*** Opening Data for the task ***

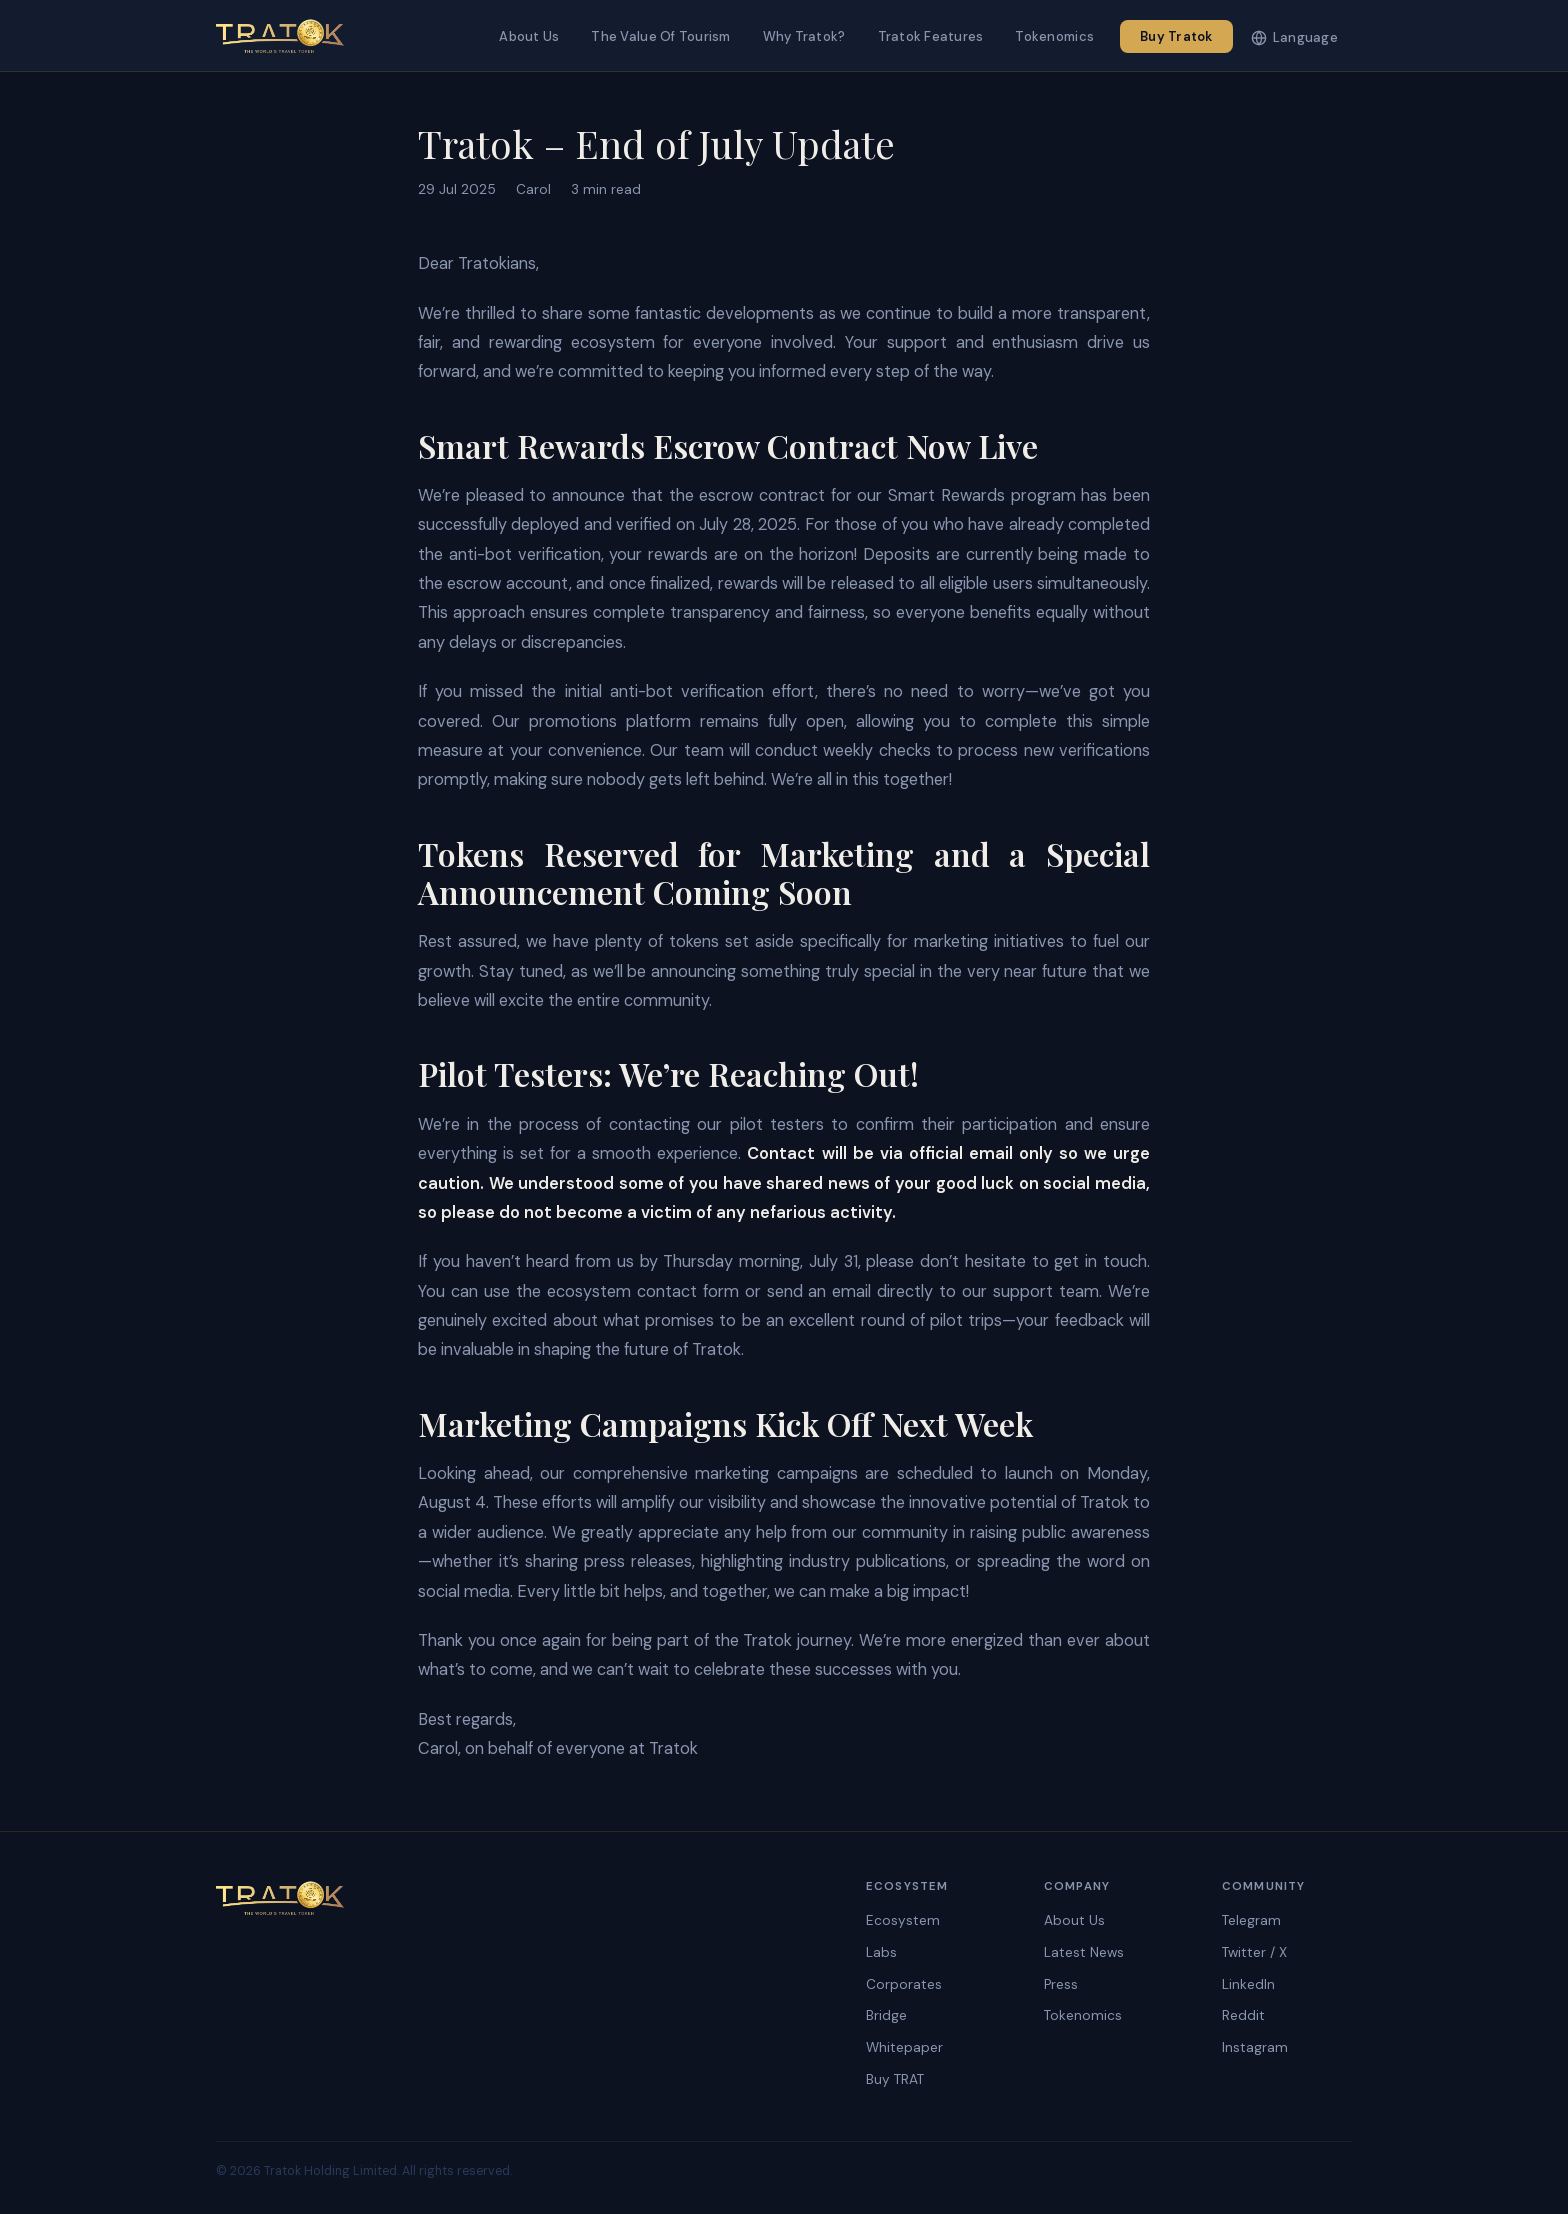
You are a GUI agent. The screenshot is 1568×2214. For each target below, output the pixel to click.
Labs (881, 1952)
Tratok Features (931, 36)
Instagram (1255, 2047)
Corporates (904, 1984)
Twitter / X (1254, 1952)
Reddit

*** Closing Data for the task ***

What you need to do: Without the pictures, restate all the entries above exactly.

Task solution:
You are a GUI agent. The screenshot is 1568×2214. For each target below, output the pixel to click.
Labs (881, 1952)
Tratok Features (931, 36)
Instagram (1255, 2047)
Corporates (904, 1984)
Twitter / X (1254, 1952)
Reddit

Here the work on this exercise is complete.